All of the data should be copied exactly, with the pictures left out.
________________________________________
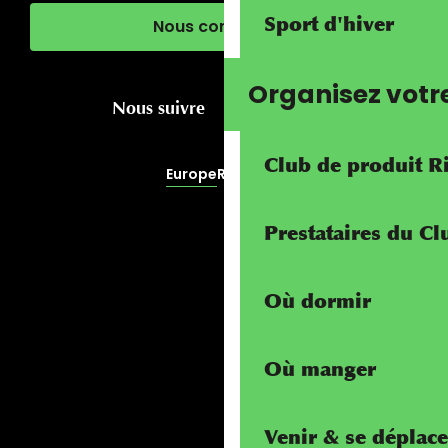
Sport d'hiver
Nous contacter
Organisez votr
Nous suivre
Club de produit R
Europe
RivierALP
Prestataires du C
Où dormir
Où manger
Venir & se déplace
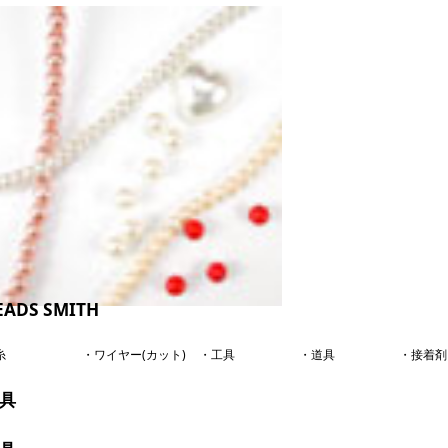
EADS SMITH
糸
・ワイヤー(カット)
・工具
・道具
・接着剤
具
________________________________________
Written solution:
Sport d'hiver
Nous contacter
Organisez votr
Nous suivre
Club de produit R
Europe
RivierALP
Prestataires du C
Où dormir
Où manger
Venir & se déplace
EADS SMITH
糸
・ワイヤー(カット)
・工具
・道具
・接着剤
具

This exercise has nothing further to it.